Pozoamargo is a Mexican-Spanish co-production; its director, Enrique Rivero, was born in Spain but is based in Mexico. I was impressed by his Parque via (2008), a small gem that moved from the Jeanne Dielman-like record of a quiet man’s servitude in a wealthy home to a sudden, turnaround, blunt-force-trauma conclusion (as slow cinema is sometimes wont to do).

Pozoamargo also – for good and for ill – has a critic immediately reaching for comparative equations: it’s Lisandro Alonso (Jauja and pre-Jauja) + Abbas Kiarostami (zig-zag roads in distant fields) + Carlos Reygadas/Amat Escalante (a pig munches on our hero’s face as he lies under the rubble of a collapsed building) + Béla Tarr = …

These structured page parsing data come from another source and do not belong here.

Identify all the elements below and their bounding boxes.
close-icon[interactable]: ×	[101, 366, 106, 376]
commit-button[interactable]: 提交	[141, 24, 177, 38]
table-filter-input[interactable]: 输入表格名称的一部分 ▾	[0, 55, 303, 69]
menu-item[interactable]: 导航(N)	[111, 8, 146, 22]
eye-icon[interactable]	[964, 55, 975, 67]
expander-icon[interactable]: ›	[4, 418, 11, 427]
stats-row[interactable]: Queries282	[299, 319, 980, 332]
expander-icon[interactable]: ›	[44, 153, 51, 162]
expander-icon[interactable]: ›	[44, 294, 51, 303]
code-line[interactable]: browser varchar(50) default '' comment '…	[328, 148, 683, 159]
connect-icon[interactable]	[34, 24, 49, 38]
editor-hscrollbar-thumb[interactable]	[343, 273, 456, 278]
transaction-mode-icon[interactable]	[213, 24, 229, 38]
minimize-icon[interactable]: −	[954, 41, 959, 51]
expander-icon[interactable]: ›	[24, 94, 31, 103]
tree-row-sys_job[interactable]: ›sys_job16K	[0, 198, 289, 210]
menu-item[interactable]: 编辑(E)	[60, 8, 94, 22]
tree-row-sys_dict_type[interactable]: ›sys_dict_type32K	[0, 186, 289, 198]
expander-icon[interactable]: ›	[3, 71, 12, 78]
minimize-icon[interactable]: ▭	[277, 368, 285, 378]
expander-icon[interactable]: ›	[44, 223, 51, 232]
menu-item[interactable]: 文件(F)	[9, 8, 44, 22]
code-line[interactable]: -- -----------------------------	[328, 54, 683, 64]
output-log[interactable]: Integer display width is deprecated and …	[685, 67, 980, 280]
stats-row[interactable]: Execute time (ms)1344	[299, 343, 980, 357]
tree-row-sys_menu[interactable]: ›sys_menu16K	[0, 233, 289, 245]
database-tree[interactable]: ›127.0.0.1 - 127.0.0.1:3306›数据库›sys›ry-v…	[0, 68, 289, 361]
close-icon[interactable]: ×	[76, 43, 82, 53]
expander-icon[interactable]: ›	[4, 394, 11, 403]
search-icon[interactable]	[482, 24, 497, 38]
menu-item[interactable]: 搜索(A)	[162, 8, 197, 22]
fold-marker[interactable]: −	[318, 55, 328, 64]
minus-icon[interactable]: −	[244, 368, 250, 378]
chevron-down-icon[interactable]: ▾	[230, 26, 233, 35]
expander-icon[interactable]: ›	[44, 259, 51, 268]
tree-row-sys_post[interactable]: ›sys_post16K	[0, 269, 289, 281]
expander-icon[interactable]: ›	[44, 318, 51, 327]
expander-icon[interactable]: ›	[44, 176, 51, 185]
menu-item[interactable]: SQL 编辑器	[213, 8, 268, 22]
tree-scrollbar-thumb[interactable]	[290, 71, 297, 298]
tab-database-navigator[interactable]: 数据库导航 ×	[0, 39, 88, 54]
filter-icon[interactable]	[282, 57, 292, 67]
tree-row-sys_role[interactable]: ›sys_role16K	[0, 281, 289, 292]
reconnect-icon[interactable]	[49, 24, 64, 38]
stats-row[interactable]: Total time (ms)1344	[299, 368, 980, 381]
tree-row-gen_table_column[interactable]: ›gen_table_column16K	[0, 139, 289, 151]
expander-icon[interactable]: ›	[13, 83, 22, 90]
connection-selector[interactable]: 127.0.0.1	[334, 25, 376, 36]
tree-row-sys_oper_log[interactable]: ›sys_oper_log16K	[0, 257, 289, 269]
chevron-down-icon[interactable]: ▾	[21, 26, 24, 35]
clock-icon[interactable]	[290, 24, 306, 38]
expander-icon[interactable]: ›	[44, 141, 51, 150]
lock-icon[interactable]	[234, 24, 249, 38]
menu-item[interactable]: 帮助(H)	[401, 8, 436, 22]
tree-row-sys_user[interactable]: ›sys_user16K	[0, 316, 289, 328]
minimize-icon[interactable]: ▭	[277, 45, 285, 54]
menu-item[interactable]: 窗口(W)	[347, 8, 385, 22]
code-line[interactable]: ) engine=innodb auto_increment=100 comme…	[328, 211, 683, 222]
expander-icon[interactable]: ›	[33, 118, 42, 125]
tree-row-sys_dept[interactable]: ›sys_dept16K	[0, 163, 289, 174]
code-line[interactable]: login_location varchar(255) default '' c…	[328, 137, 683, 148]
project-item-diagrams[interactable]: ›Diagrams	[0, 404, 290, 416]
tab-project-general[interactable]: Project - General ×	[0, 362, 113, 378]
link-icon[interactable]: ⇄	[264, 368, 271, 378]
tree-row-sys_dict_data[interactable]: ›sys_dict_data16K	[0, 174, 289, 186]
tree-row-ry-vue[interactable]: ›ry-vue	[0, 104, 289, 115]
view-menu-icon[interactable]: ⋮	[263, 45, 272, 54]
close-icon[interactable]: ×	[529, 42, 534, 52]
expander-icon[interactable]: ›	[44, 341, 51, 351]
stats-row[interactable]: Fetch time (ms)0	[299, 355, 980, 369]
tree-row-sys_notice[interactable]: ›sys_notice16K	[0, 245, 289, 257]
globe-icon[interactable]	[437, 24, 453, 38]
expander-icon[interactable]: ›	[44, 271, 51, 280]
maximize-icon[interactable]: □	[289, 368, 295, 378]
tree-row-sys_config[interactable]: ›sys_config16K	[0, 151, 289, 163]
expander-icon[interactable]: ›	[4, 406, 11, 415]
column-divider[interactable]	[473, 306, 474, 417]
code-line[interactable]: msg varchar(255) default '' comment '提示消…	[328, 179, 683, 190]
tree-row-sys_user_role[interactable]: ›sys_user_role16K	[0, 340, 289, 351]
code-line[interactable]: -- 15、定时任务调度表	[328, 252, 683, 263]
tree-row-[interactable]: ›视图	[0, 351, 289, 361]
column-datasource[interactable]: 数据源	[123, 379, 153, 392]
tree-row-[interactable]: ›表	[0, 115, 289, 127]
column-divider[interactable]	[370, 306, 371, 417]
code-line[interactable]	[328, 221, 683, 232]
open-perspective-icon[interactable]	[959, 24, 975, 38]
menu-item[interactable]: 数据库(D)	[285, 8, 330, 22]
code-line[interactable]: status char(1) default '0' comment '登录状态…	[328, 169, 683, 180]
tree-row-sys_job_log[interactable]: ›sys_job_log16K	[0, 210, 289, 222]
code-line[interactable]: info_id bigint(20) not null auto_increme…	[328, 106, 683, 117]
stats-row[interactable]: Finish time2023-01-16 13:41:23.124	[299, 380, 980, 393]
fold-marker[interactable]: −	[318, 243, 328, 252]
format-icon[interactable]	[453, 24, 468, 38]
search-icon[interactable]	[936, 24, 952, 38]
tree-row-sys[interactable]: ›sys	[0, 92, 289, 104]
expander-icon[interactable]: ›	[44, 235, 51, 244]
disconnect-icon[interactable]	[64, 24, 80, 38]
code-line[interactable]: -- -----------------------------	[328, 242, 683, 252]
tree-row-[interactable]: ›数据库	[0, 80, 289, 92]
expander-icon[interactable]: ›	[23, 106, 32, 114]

It’s also a tale of guilt and flight. Jes­ús (Jesús Gallego) has – as a gruesomely close-up insert of his penis over the toilet bowl reveals – raging Venereal Disease. He abruptly leaves his partner, his home and his village with a plan to disappear into anonymity. Next stop: Pozoamargo in Castile, sheltering a close-knit, farming community of churchgoers who all, equally, seemed wracked by either guilt or sexual frustration.

When history inevitably begins repeating itself for Jesús, he decides to end it all, about one hour into the full 99 minutes. That is when the movie does its reality-warping switch, from colour into black-and-white, and possibly also into a more mystical realm of shadow-selves and second chances. (Just watch out, in this space, for the flesh-eating animals out for karmic revenge).

It’s easy to make it sound derivative and second-hand. But – especially in its first hour, before the Turin Horse-like solemnity sets in – Pozoamargo is quite captivating. This is, on no small account, due to the taciturn, granite-like presence of Gallego in the lead role (on screen for virtually every second).

Rivero has yet to entirely find his own voice as a director, but he is someone to keep a close watch on.